▸ Provided records:
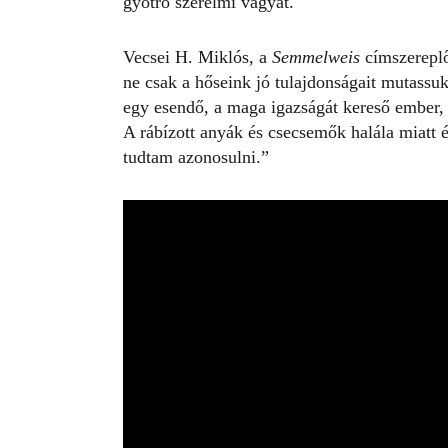
gyötrő szerelmi vágyat.
Vecsei H. Miklós, a
Semmelweis
címszerepl
ne csak a hőseink jó tulajdonságait mutass
egy esendő, a maga igazságát kereső ember, a
A rábízott anyák és csecsemők halála miatt é
tudtam azonosulni.”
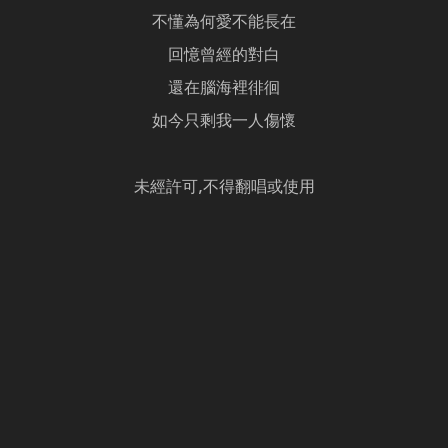
不懂為何愛不能長在
回憶曾經的對白
還在腦海裡徘徊
如今只剩我一人傷懷
未經許可,不得翻唱或使用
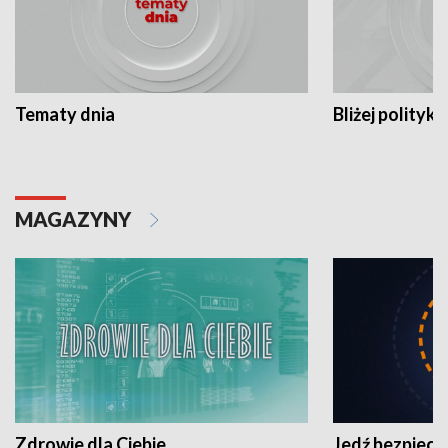
Tematy dnia
Bliżej polityki
MAGAZYNY
Zdrowie dla Ciebie
Jedź bezpiecz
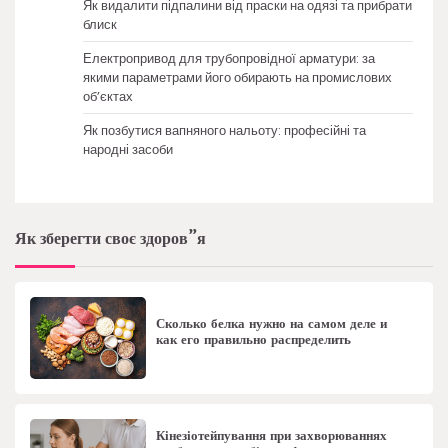
Як видалити підпалини від праски на одязі та прибрати
блиск
Електропривод для трубопровідної арматури: за
якими параметрами його обирають на промислових
об’єктах
Як позбутися вапняного нальоту: професійні та
народні засоби
Як зберегти своє здоров”я
Сколько белка нужно на самом деле и
как его правильно распределить
Кінезіотейпування при захворюваннях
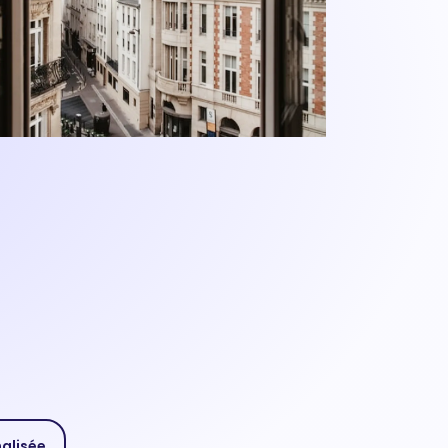
nalisée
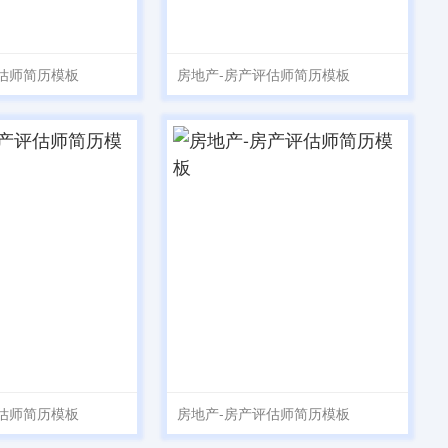
估师简历模板
房地产-房产评估师简历模板
估师简历模板
房地产-房产评估师简历模板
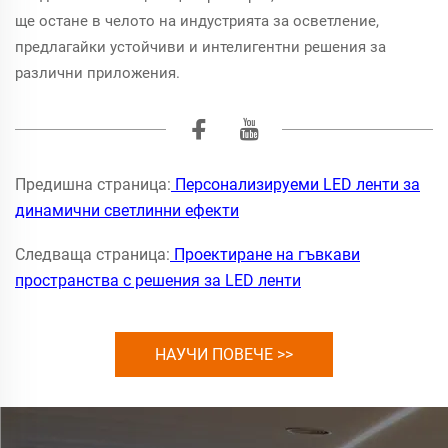
ще остане в челото на индустрията за осветление,
предлагайки устойчиви и интелигентни решения за
различни приложения.
Предишна страница:
Персонализируеми LED ленти за
динамични светлинни ефекти
Следваща страница:
Проектиране на гъвкави
пространства с решения за LED ленти
НАУЧИ ПОВЕЧЕ >>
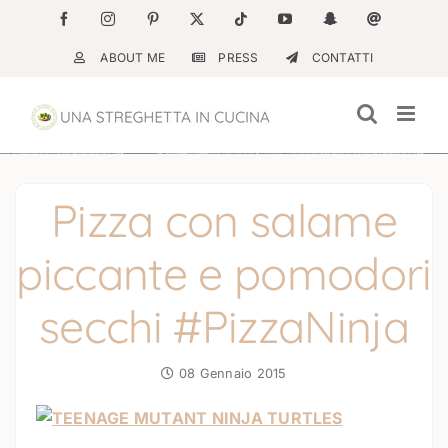
Salta
Facebook
Instagram
Pinterest
X
Tiktok
YouTube
Snapchat
Email
al
ABOUT ME
PRESS
CONTATTI
contenuto
Pizza con salame
piccante e pomodori
secchi #PizzaNinja
08 Gennaio 2015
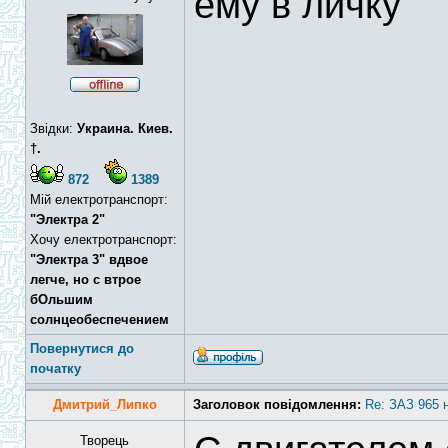
ему в личку
Звідки:
Украина. Киев.
†.
872
1389
Мій електротранспорт:
"Электра 2"
Хочу електротранспорт:
"Электра 3" вдвое
легче, но с втрое
бОльшим
солнцеобеспечением
Повернутися до
початку
Дмитрий_Липко
Заголовок повідомлення:
Re: ЗАЗ 965 
Творець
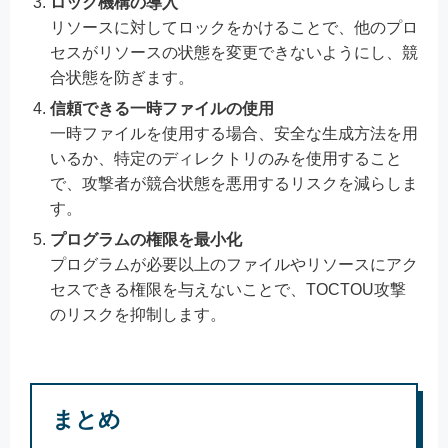
ロック機構の導入
リソースに対してロックをかけることで、他のプロ
セスがリソースの状態を変更できないようにし、競
合状態を防ぎます。
信頼できる一時ファイルの使用
一時ファイルを使用する場合、安全な生成方法を用
いるか、特定のディレクトリのみを使用すること
で、攻撃者が競合状態を悪用するリスクを減らしま
す。
プログラムの権限を最小化
プログラムが必要以上のファイルやリソースにアク
セスできる権限を与えないことで、TOCTOU攻撃
のリスクを抑制します。
まとめ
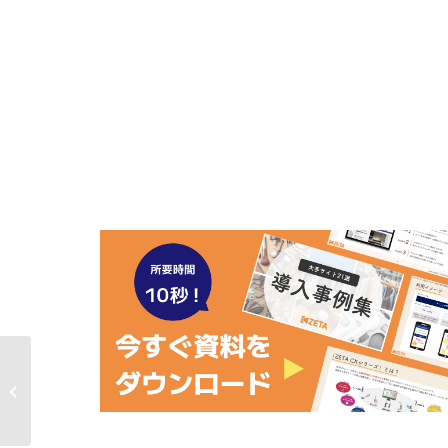
コメ兵が運営する公式
通販サイト
『KOMEHYO
ONLINE』にハッシュタ
グ活用エンジン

▸ Problem requirements:
Only the lines from the line with "で、攻撃者が競合状態を悪用するリスクを減らしま" through the end of the entries above, copied exactly and with both ends included, belong in the response; the pictures do not.

▸ Response to this task:
で、攻撃者が競合状態を悪用するリスクを減らしま
す。
プログラムの権限を最小化
プログラムが必要以上のファイルやリソースにアク
セスできる権限を与えないことで、TOCTOU攻撃
のリスクを抑制します。
まとめ
コメ兵が運営する公式
通販サイト
『KOMEHYO
ONLINE』にハッシュタ
グ活用エンジン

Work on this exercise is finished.